Source vector data: QC27_MTM7_ORTHO30cm_2015.zip

To reproduce:

import numpy as np
from shapely.geometry import box

from dataset.aoi import AOI
from utils.geoutils import check_gdf_load

problem_patch_gt = "path/to/mos_15_21l11_ne_30cm_f07_clipped_251855_4_5167007_999999999.geojson"

gdf = check_gdf_load(problem_patch_gt)
label_gdf_filtered = AOI.filter_gdf_by_attribute(
    gdf.copy(deep=True),
    'Quatreclasses',
    [4],
)
label_bounds = label_gdf_filtered.total_bounds
valid_series = label_gdf_filtered.is_valid
valid_ndarray = valid_series.to_numpy()
assert not gdf.empty  # succeeds

label_bounds_box = box(*label_bounds.tolist())  # Fails
assert np.all(valid_ndarray)  # Also fails

# Succeeds...
try:
    label_bounds_box = box(*label_bounds.tolist())
except ValueError as e:
    print(e)

Strangely, the source ground truth geopackage from which the tiling was done contains no invalid geometries:

source_gt = "path/to/QC27_MTM7_ORTHO30cm_2015.gpkg"

gdf = gpd.read_file(gpkg)
gdf_buildings = AOI.filter_gdf_by_attribute(
    gdf.copy(deep=True),
    'Quatreclasses',
    [4],
)

valid_series = gdf_buildings.is_valid
valid_ndarray = valid_series.to_numpy()
assert np.all(valid_ndarray)   # succeeds

This means it is our tiling process that creates an invalid geometry.
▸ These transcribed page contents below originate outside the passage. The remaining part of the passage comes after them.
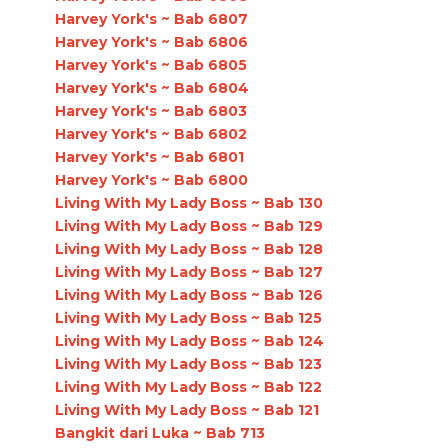
Harvey York's ~ Bab 6807
Harvey York's ~ Bab 6806
Harvey York's ~ Bab 6805
Harvey York's ~ Bab 6804
Harvey York's ~ Bab 6803
Harvey York's ~ Bab 6802
Harvey York's ~ Bab 6801
Harvey York's ~ Bab 6800
Living With My Lady Boss ~ Bab 130
Living With My Lady Boss ~ Bab 129
Living With My Lady Boss ~ Bab 128
Living With My Lady Boss ~ Bab 127
Living With My Lady Boss ~ Bab 126
Living With My Lady Boss ~ Bab 125
Living With My Lady Boss ~ Bab 124
Living With My Lady Boss ~ Bab 123
Living With My Lady Boss ~ Bab 122
Living With My Lady Boss ~ Bab 121
Bangkit dari Luka ~ Bab 713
To be investigated.

remtav commented 1 year ago

A good one for you @ms888ekb (not a priority, unless this problem occurs more often!)

remtav commented 1 year ago

It just popped in my head: the feature that contains a broken geometry in patch is original a circle (for circular building). The geojson specification probably doesn't support that type of geometry, thus the invalid result.

For info, the source layer is an atypical (?) "CurvePolygon" layer: image

Source data: image

Patch: image

ms888ekb commented 1 year ago

I'm looking into this issue currently. Will see if it is possible to manipulate CurvePolygon geometry using existing tools.